IF YOU GO
What: Son of a British coal miner dreams of being a ballet dancer
When: 8 p.m. Wednesday, Thursday, Friday & Saturday; 2 p.m. Saturday & Sunday; 7:30 p.m. Sunday
Where: Naples Philharmonic Center for the Arts, 5833 Pelican Bay Boulevard, Naples
Cost: $119, $135
Information: 800-597-1900 or thephil.org
Something Else: Best availability on Saturday and Sunday evenings.
On the Web: More theater news at The Stage Door blog
The national tour of "Billy Elliot" dances into Naples for a six-night run at the Philharmonic. The show thrills, but never quite forges the intense emotional connection it so obviously labors toward. While dazzling ballet sequences and soaring lyrics wow, they feel ever so slightly mechanical.

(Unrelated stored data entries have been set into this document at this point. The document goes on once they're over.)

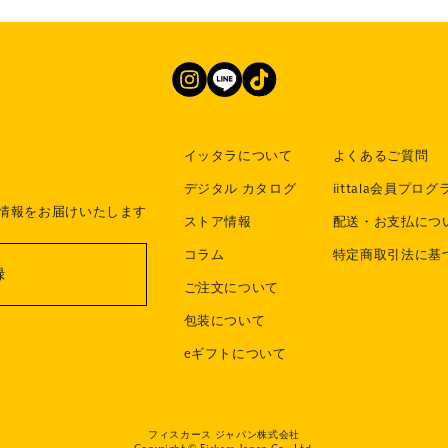
イッタラについて
よくあるご質問
デジタル カタログ
iittala会員プログ
情報をお届けいたします
ストア情報
配送・お支払につ
コラム
特定商取引法に基
録
ご注文について
包装について
eギフトについて
フィスカース ジャパン株式会社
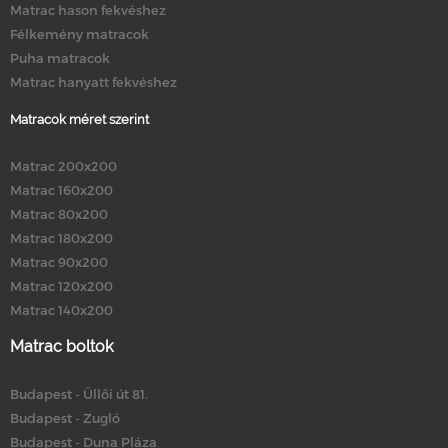
Matrac hason fekvéshez
Félkemény matracok
Puha matracok
Matrac hanyatt fekvéshez
Matracok méret szerint
Matrac 200x200
Matrac 160x200
Matrac 80x200
Matrac 180x200
Matrac 90x200
Matrac 120x200
Matrac 140x200
Matrac boltok
Budapest - Üllői út 81.
Budapest - Zugló
Budapest - Duna Pláza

Adapted from the 2000 film of the same name, Elton John wrote the show's music. Original screenwriter Lee Hall wrote the book and lyrics. Hall's stage version hews closely to the film, with its tale of a young English boy in a coal mining town discovering his talent for ballet and daring to dream of getting out.

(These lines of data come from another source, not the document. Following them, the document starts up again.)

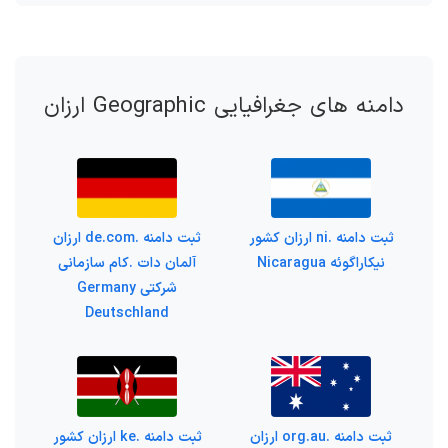
دامنه های جغرافیایی Geographic ارزان
ثبت دامنه .ni ارزان کشور
ثبت دامنه .de.com ارزان
نیکاراگوئه Nicaragua
آلمان دات .کام سازمانی
شرکتی Germany
Deutschland
ثبت دامنه .org.au ارزان
ثبت دامنه .ke ارزان کشور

I wish I could say that "Billy Elliot" provides the same moving rush of emotion that sweeps through its parent film. It doesn't. Instead, the show resembles a calculated, commercial behemoth designed to bombard audiences into submission with thundering choruses, moody atmosphere and a feel-good ending. The hope? No one in the crowd will notice the perfunctory story, grim set and sometimes baffling storyline.

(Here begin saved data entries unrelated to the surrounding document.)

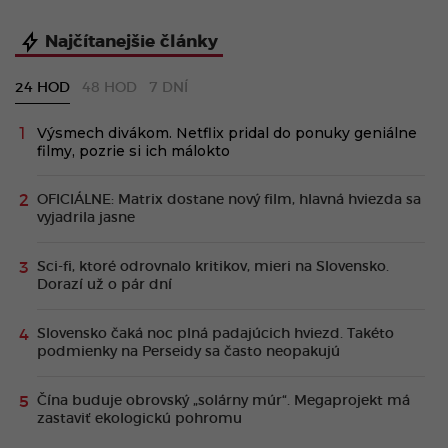
Najčítanejšie články
24 HOD
48 HOD
7 DNÍ
Výsmech divákom. Netflix pridal do ponuky geniálne
filmy, pozrie si ich málokto
OFICIÁLNE: Matrix dostane nový film, hlavná hviezda sa
vyjadrila jasne
Sci-fi, ktoré odrovnalo kritikov, mieri na Slovensko.
Dorazí už o pár dní
Slovensko čaká noc plná padajúcich hviezd. Takéto
podmienky na Perseidy sa často neopakujú
Čína buduje obrovský „solárny múr“. Megaprojekt má
zastaviť ekologickú pohromu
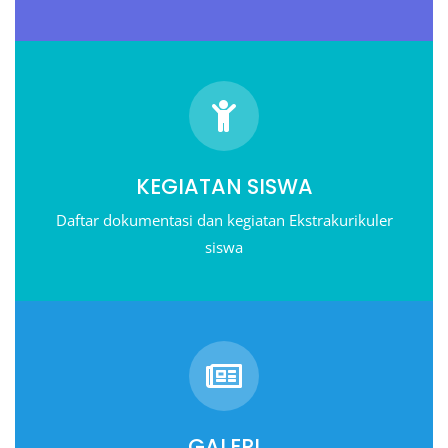
KEGIATAN SISWA
Daftar dokumentasi dan kegiatan Ekstrakurikuler
siswa
GALERI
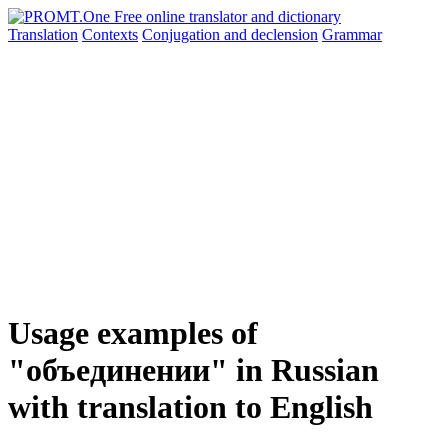
Translation
Contexts
Conjugation
and declension
Grammar
Usage examples of
"объединении" in Russian
with translation to English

Moreso than in the film, the stage version backs onto the miner's strike to anchor its story. While this gives birth to the rousing "Merry Christmas Maggie Thatcher" song at the top of act two, complete with giant Baroness Thatcher puppet rising over the stage, British industrial politics probably makes little sense to the audience. The sets, from Ian MacNeil, also feel unrelentingly gloomy.
Jamie Bell, aided by close-ups and other movie magic, brought unrivaled intensity to his celluloid Billy. Even live, that vitality feels difficult to duplicate. As much as I want to like the show, "Billy Elliot" never truly communicates the real passion of dance.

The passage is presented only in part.